Nos últimos anos, o Building Information Modeling (BIM) tem se destacado como uma abordagem revolucionária na indústria da construção. Essa metodologia não apenas transformou a maneira como projetos são concebidos e executados, mas também abriu as portas para uma compreensão mais abrangente e interconectada do ciclo de vida de uma construção.

Building Information Modeling (BIM), ou Modelagem de Informações da Construção, é uma metodologia que utiliza modelos digitais tridimensionais para representar características físicas e funcionais de uma construção. O cerne do BIM reside na centralização de informações em um modelo compartilhado, fomentando uma colaboração eficiente entre todas as partes envolvidas em um projeto.

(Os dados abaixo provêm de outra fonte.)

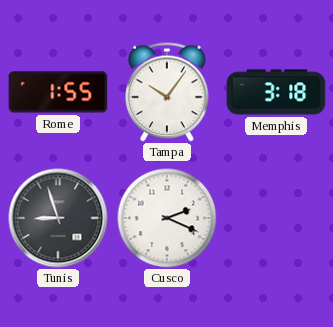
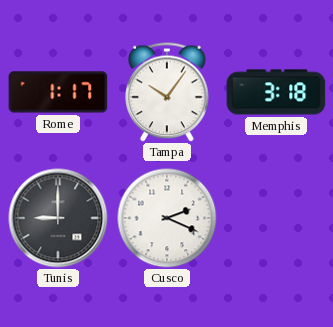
Rome: 1:55 -> 1:17
Tunis: 8:57 -> 9:00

Essa metodologia não apenas aprimora a visualização do projeto em um ambiente virtual, mas também facilita a integração e comunicação entre arquitetos, engenheiros, construtores e demais stakeholders. As dimensões referem-se à profundidade e complexidade dos dados incorporados em um modelo BIM ao longo do tempo. Conheça cada uma delas abaixo:

 

3D: Modelagem Geométrica Tridimensional

O ponto de partida no universo do BIM é a modelagem tridimensional. Aqui, profissionais da construção visualizam elementos em três dimensões, transcendendo a simples representação bidimensional. Essa dimensão foca na forma, tamanho e localização dos elementos construtivos, proporcionando uma base sólida para análises posteriores.

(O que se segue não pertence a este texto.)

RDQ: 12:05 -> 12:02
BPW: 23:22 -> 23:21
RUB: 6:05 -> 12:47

  • Benefícios: A representação tridimensional proporciona uma visualização precisa dos elementos construtivos, estabelecendo uma base sólida para análises posteriores. Isso resulta em melhor colaboração entre equipes multidisciplinares, eliminação de erros e duplicações, e otimização significativa de tempo e custos.
  • Desafios: A integração de dados multidisciplinares e a necessidade de padronização para facilitar a troca eficiente de informações são desafios enfrentados. A resistência à mudança na gestão de projetos também pode ser um obstáculo.
  • Tendências: As tendências concentram-se na melhoria da interoperabilidade entre disciplinas, possibilitando uma colaboração mais eficaz desde as fases iniciais do projeto.

 

4D: Planejamento

A dimensão 4D eleva o BIM, incorporando a variável tempo. Vai além da simples representação estática, permitindo o planejamento e visualização dinâmica do projeto ao longo do ciclo de vida. Essa perspectiva temporal não apenas otimiza o planejamento, mas também contribui para uma execução mais eficiente do projeto.

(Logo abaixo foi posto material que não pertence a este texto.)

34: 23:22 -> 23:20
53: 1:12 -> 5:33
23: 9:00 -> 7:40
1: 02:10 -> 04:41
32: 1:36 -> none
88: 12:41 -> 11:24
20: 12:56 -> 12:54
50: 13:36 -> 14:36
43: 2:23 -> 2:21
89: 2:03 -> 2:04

  • Benefícios: A dimensão temporal proporciona facilitação do planejamento das atividades, detecção precoce de conflitos temporais e visualização do progresso ao longo do tempo. Isso contribui para uma execução mais eficiente do projeto.
  • Desafios: A precisão nas estimativas temporais e a resistência à mudança na gestão de projetos são desafios. A necessidade de integrar tecnologias, como Realidade Virtual, também pode ser um obstáculo.
  • Tendências: Fusão crescente com tecnologias inovadoras para melhorar a visualização e a gestão do tempo, como o uso mais amplo de Realidade Virtual.

 

5D: Quantidades e Custos

Na quinta dimensão, o BIM avança para a análise econômica, integrando estimativas de custos e quantidades ao modelo digital. Isso proporciona uma visão holística das despesas ao longo do ciclo de vida do projeto, contribuindo para uma gestão financeira mais precisa.

  • Benefícios: A análise econômica integrada proporciona uma visão holística das despesas ao longo do ciclo de vida do projeto, otimizando o orçamento e permitindo a contagem automática de componentes.
  • Desafios: A necessidade de dados detalhados e a colaboração estreita entre as equipes de projeto são desafios. A integração de algoritmos avançados e inteligência artificial pode ser complexa.
  • Tendências: Incorporação crescente de algoritmos avançados e inteligência artificial para aprimorar a precisão nas estimativas de custos.

 

6D: Sustentabilidade 

A sexta dimensão do BIM está intrinsecamente ligada à eficiência energética e ao desenvolvimento sustentável. Simulações avançadas permitem uma análise abrangente do desempenho energético desde a fase de projeto, orientando a escolha de soluções sustentáveis.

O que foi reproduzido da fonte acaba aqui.